▸ **WHAT NEEDS TO BE DONE**: Starting with the line with "cocktail, some of Scott’s weirdest" in the entries below and going on through the line with "time and costs – ViaMichelin", output every line exactly and nothing more. No pictures.

[Extracted page text data]
******************************

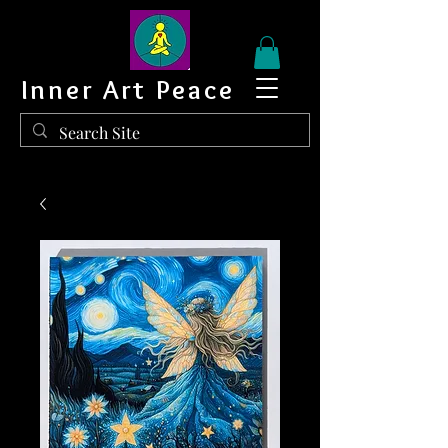
Inner Art Peace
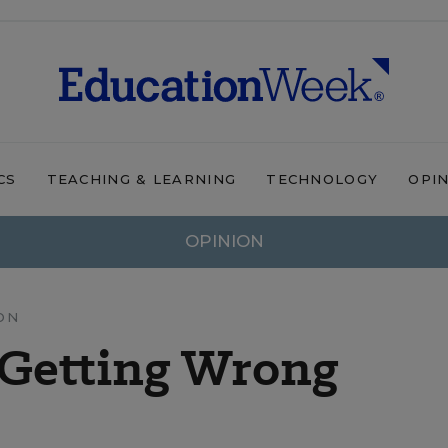
CS
TEACHING & LEARNING
TECHNOLOGY
OPI
OPINION
ON
 Getting Wrong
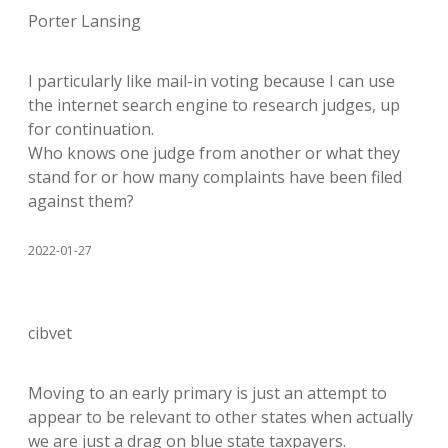
Porter Lansing
I particularly like mail-in voting because I can use
the internet search engine to research judges, up
for continuation.
Who knows one judge from another or what they
stand for or how many complaints have been filed
against them?
2022-01-27
cibvet
Moving to an early primary is just an attempt to
appear to be relevant to other states when actually
we are just a drag on blue state taxpayers.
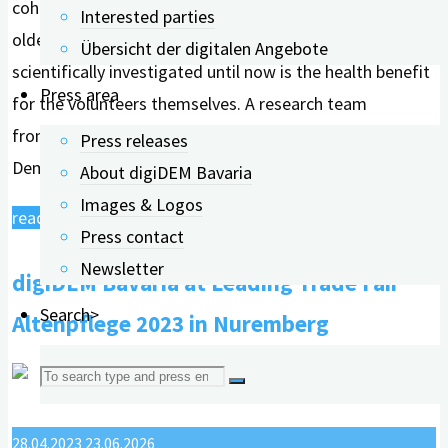
cohesion in a club, helps the environment, and supports
Interested parties
older people, for example. What had hardly been
Übersicht der digitalen Angebote
scientifically investigated until now is the health benefit
Press area
for the volunteers themselves. A research team
from FAU Erlangen-Nürnberg and the Bavarian Digital
Press releases
Dementia Register (digiDEM Bayern) has...
About digiDEM Bavaria
Images & Logos
"Volunteering
read more
Press contact
strengthens
Newsletter
digiDEM Bavaria at Leading Trade Fair
one's
own
Search>
Altenpflege 2023 in Nuremberg
cognitive
Search
abilities."
for:
28.04.2023
23.06.2026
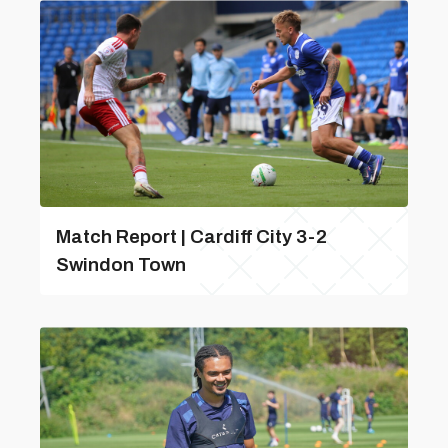
Match Report | Cardiff City 3-2
Swindon Town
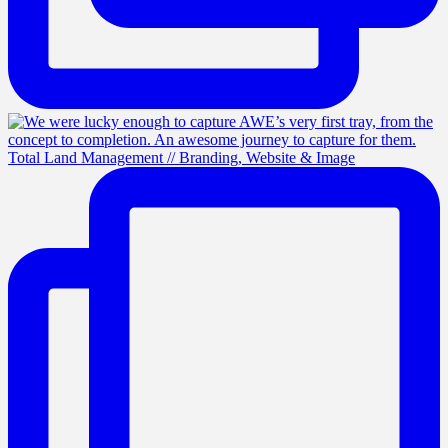
Total Land Management // Branding, Website & Image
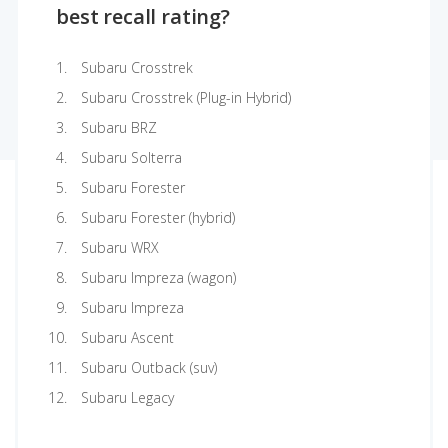
best recall rating?
Subaru Crosstrek
Subaru Crosstrek (Plug-in Hybrid)
Subaru BRZ
Subaru Solterra
Subaru Forester
Subaru Forester (hybrid)
Subaru WRX
Subaru Impreza (wagon)
Subaru Impreza
Subaru Ascent
Subaru Outback (suv)
Subaru Legacy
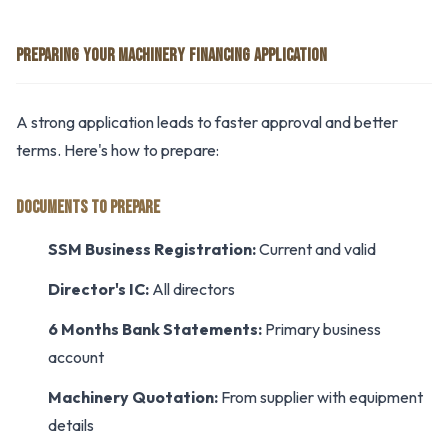
PREPARING YOUR MACHINERY FINANCING APPLICATION
A strong application leads to faster approval and better
terms. Here's how to prepare:
DOCUMENTS TO PREPARE
SSM Business Registration:
Current and valid
Director's IC:
All directors
6 Months Bank Statements:
Primary business
account
Machinery Quotation:
From supplier with equipment
details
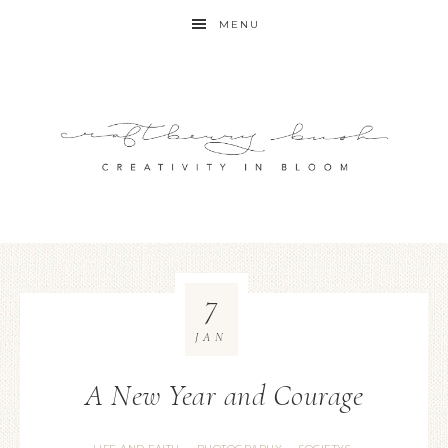
MENU
7
JAN
A New Year and Courage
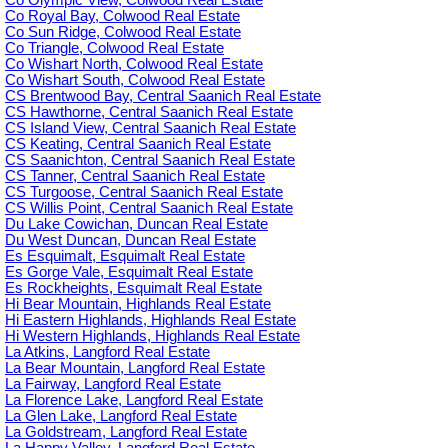
Co Royal Bay, Colwood Real Estate
Co Sun Ridge, Colwood Real Estate
Co Triangle, Colwood Real Estate
Co Wishart North, Colwood Real Estate
Co Wishart South, Colwood Real Estate
CS Brentwood Bay, Central Saanich Real Estate
CS Hawthorne, Central Saanich Real Estate
CS Island View, Central Saanich Real Estate
CS Keating, Central Saanich Real Estate
CS Saanichton, Central Saanich Real Estate
CS Tanner, Central Saanich Real Estate
CS Turgoose, Central Saanich Real Estate
CS Willis Point, Central Saanich Real Estate
Du Lake Cowichan, Duncan Real Estate
Du West Duncan, Duncan Real Estate
Es Esquimalt, Esquimalt Real Estate
Es Gorge Vale, Esquimalt Real Estate
Es Rockheights, Esquimalt Real Estate
Hi Bear Mountain, Highlands Real Estate
Hi Eastern Highlands, Highlands Real Estate
Hi Western Highlands, Highlands Real Estate
La Atkins, Langford Real Estate
La Bear Mountain, Langford Real Estate
La Fairway, Langford Real Estate
La Florence Lake, Langford Real Estate
La Glen Lake, Langford Real Estate
La Goldstream, Langford Real Estate
La Happy Valley, Langford Real Estate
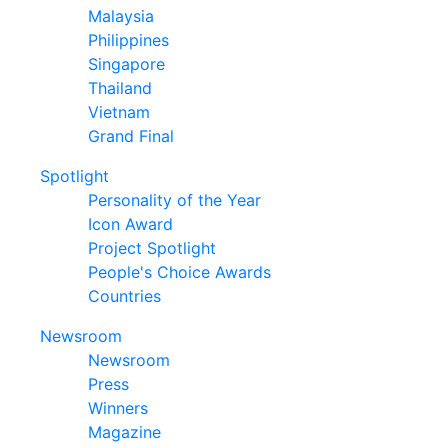
Malaysia
Philippines
Singapore
Thailand
Vietnam
Grand Final
Spotlight
Personality of the Year
Icon Award
Project Spotlight
People's Choice Awards
Countries
Newsroom
Newsroom
Press
Winners
Magazine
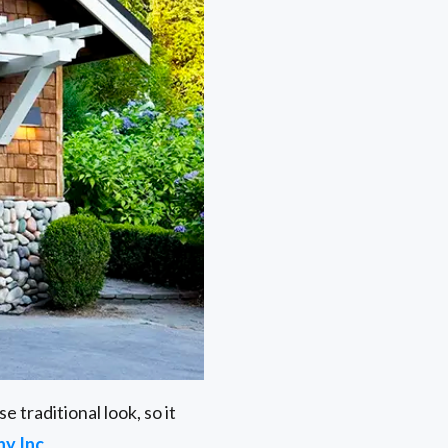
 traditional look, so it
y Inc
.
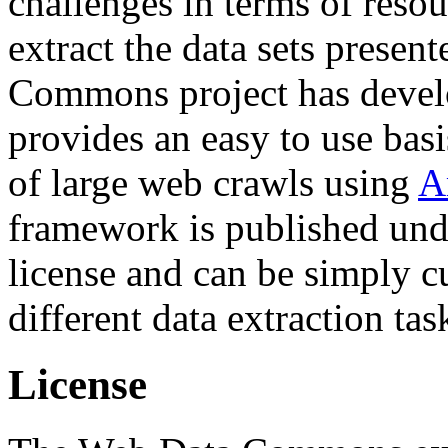
challenges in terms of resou
extract the data sets prese
Commons project has deve
provides an easy to use basi
of large web crawls using
A
framework is published und
license and can be simply c
different data extraction tas
License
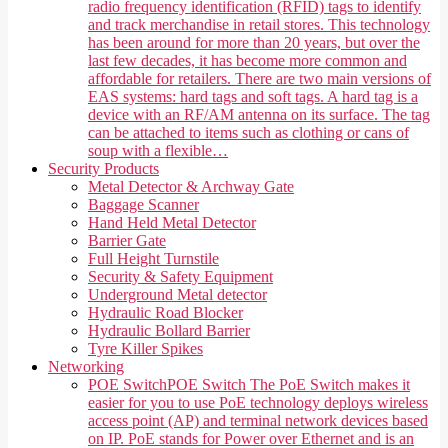
radio frequency identification (RFID) tags to identify
and track merchandise in retail stores. This technology
has been around for more than 20 years, but over the
last few decades, it has become more common and
affordable for retailers. There are two main versions of
EAS systems: hard tags and soft tags. A hard tag is a
device with an RF/AM antenna on its surface. The tag
can be attached to items such as clothing or cans of
soup with a flexible…
Security Products
Metal Detector & Archway Gate
Baggage Scanner
Hand Held Metal Detector
Barrier Gate
Full Height Turnstile
Security & Safety Equipment
Underground Metal detector
Hydraulic Road Blocker
Hydraulic Bollard Barrier
Tyre Killer Spikes
Networking
POE Switch
POE Switch The PoE Switch makes it
easier for you to use PoE technology deploys wireless
access point (AP) and terminal network devices based
on IP. PoE stands for Power over Ethernet and is an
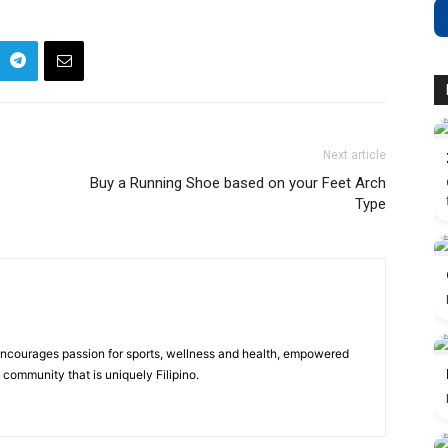
Next article
Buy a Running Shoe based on your Feet Arch
Type
 encourages passion for sports, wellness and health, empowered
community that is uniquely Filipino.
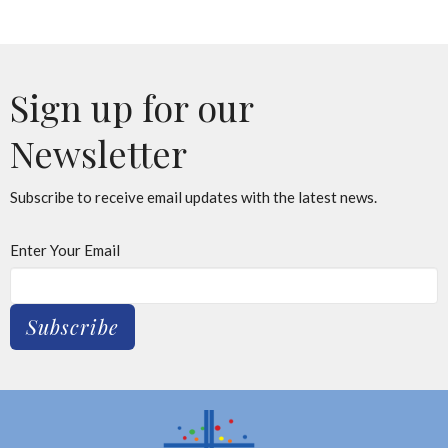
Sign up for our
Newsletter
Subscribe to receive email updates with the latest news.
Enter Your Email
Subscribe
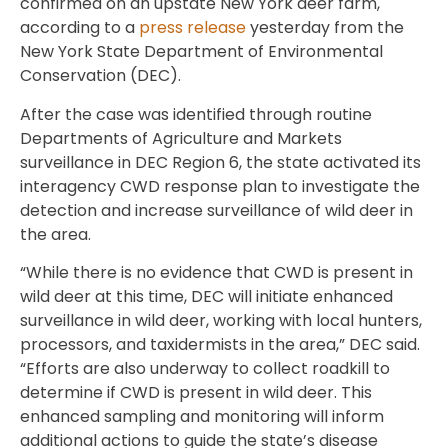
confirmed on an upstate New York deer farm,
according to a
press release
yesterday from the
New York State Department of Environmental
Conservation (DEC).
After the case was identified through routine
Departments of Agriculture and Markets
surveillance in DEC Region 6, the state activated its
interagency CWD response plan to investigate the
detection and increase surveillance of wild deer in
the area.
“While there is no evidence that CWD is present in
wild deer at this time, DEC will initiate enhanced
surveillance in wild deer, working with local hunters,
processors, and taxidermists in the area,” DEC said.
“Efforts are also underway to collect roadkill to
determine if CWD is present in wild deer. This
enhanced sampling and monitoring will inform
additional actions to guide the state’s disease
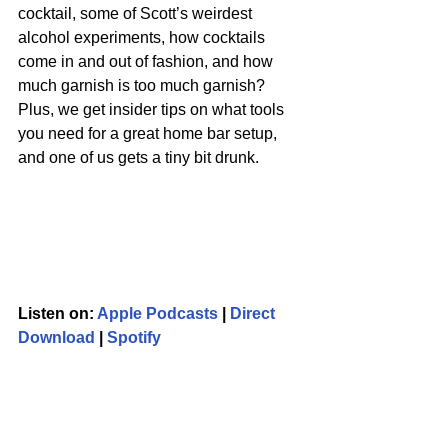
cocktail, some of Scott’s weirdest 
alcohol experiments, how cocktails 
come in and out of fashion, and how 
much garnish is too much garnish? 
Plus, we get insider tips on what tools 
you need for a great home bar setup, 
and one of us gets a tiny bit drunk.
Listen on: 
Apple Podcasts
 | 
Direct 
Download
 | 
Spotify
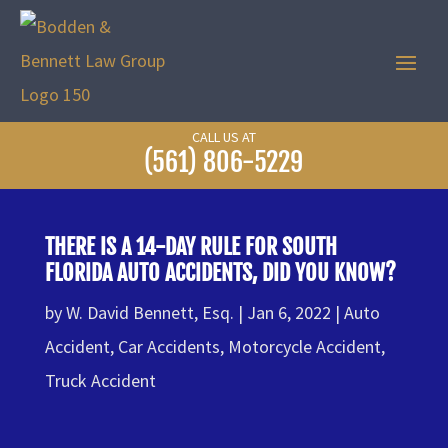
CALL US AT
(561) 806-5229
THERE IS A 14-DAY RULE FOR SOUTH
FLORIDA AUTO ACCIDENTS, DID YOU KNOW?
by
W. David Bennett, Esq.
Jan 6, 2022
Auto
Accident
,
Car Accidents
,
Motorcycle Accident
,
Truck Accident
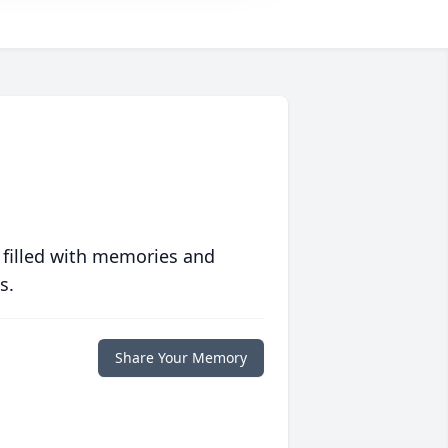
 filled with memories and
s.
Share Your Memory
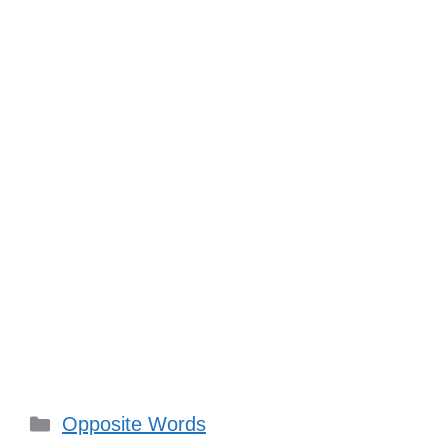
Categories
Opposite Words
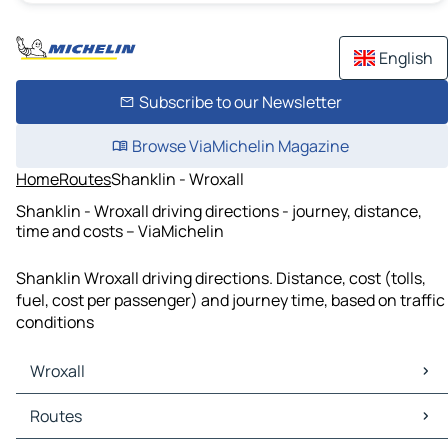
English
Subscribe to our Newsletter
Browse ViaMichelin Magazine
Home
Routes
Shanklin - Wroxall
Shanklin - Wroxall driving directions - journey, distance,
time and costs – ViaMichelin
Shanklin Wroxall driving directions. Distance, cost (tolls,
fuel, cost per passenger) and journey time, based on traffic
conditions
Wroxall
Wroxall Maps
Routes
Wroxall Traffic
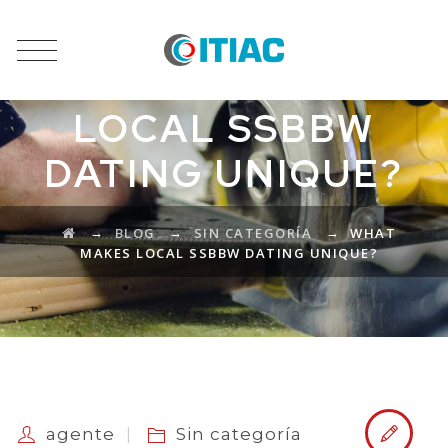
WHAT MAKES
LOCAL SSBBW
DATING UNIQUE?
→
→
→
BLOG
SIN CATEGORÍA
WHAT
MAKES LOCAL SSBBW DATING UNIQUE?
agente
Sin categoría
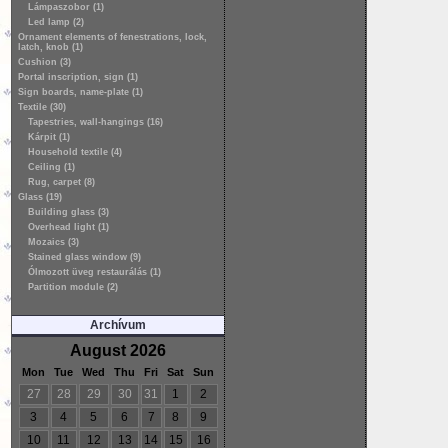
Lámpaszobor (1)
Led lamp (2)
Ornament elements of fenestrations, lock,
latch, knob (1)
Cushion (3)
Portal inscription, sign (1)
Sign boards, name-plate (1)
Textile (30)
Tapestries, wall-hangings (16)
Kárpit (1)
Household textile (4)
Ceiling (1)
Rug, carpet (8)
Glass (19)
Building glass (3)
Overhead light (1)
Mozaics (3)
Stained glass window (9)
Ólmozott üveg restaurálás (1)
Partition module (2)
Archívum
August 2026
Mon
Tue
Wed
Thu
Fri
Sat
Sun
27
28
29
30
31
1
2
3
4
5
6
7
8
9
10
11
12
13
14
15
16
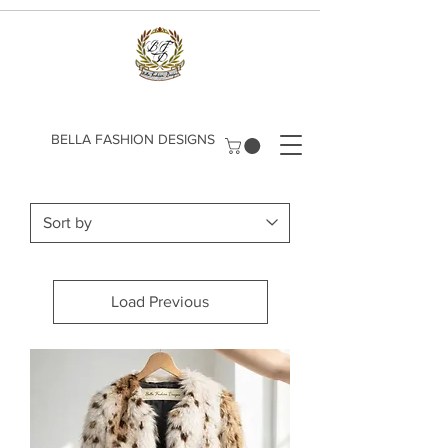
​BELLA FASHION DESIGNS
Load Previous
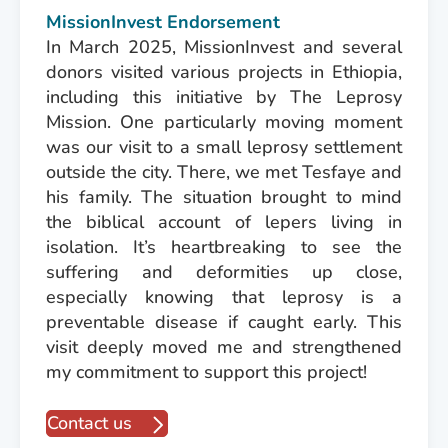
MissionInvest Endorsement
In March 2025, MissionInvest and several
donors visited various projects in Ethiopia,
including this initiative by The Leprosy
Mission. One particularly moving moment
was our visit to a small leprosy settlement
outside the city. There, we met Tesfaye and
his family. The situation brought to mind
the biblical account of lepers living in
isolation. It’s heartbreaking to see the
suffering and deformities up close,
especially knowing that leprosy is a
preventable disease if caught early. This
visit deeply moved me and strengthened
my commitment to support this project!
Contact us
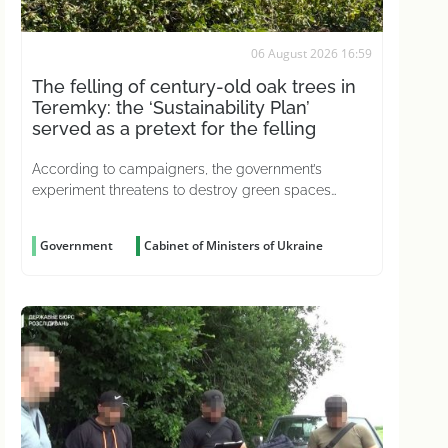
06 August 2026 16:59
The felling of century-old oak trees in
Teremky: the ‘Sustainability Plan’
served as a pretext for the felling
According to campaigners, the government’s
experiment threatens to destroy green spaces
across the country
Government
Cabinet of Ministers of Ukraine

******************************

▸ **COMPLETED TASK**:
cocktail, some of Scott’s weirdest 
alcohol experiments, how cocktails 
come in and out of fashion, and how 
much garnish is too much garnish? 
Plus, we get insider tips on what tools 
you need for a great home bar setup, 
and one of us gets a tiny bit drunk.
Listen on: 
Apple Podcasts
 | 
Direct 
Download
 | 
Spotify
CALL US AT
(561) 806-5229
THERE IS A 14-DAY RULE FOR SOUTH
FLORIDA AUTO ACCIDENTS, DID YOU KNOW?
by
W. David Bennett, Esq.
Jan 6, 2022
Auto
Accident
,
Car Accidents
,
Motorcycle Accident
,
Truck Accident
 filled with memories and
s.
Share Your Memory
Categories
Opposite Words
English
Subscribe to our Newsletter
Browse ViaMichelin Magazine
Home
Routes
Shanklin - Wroxall
Shanklin - Wroxall driving directions - journey, distance,
time and costs – ViaMichelin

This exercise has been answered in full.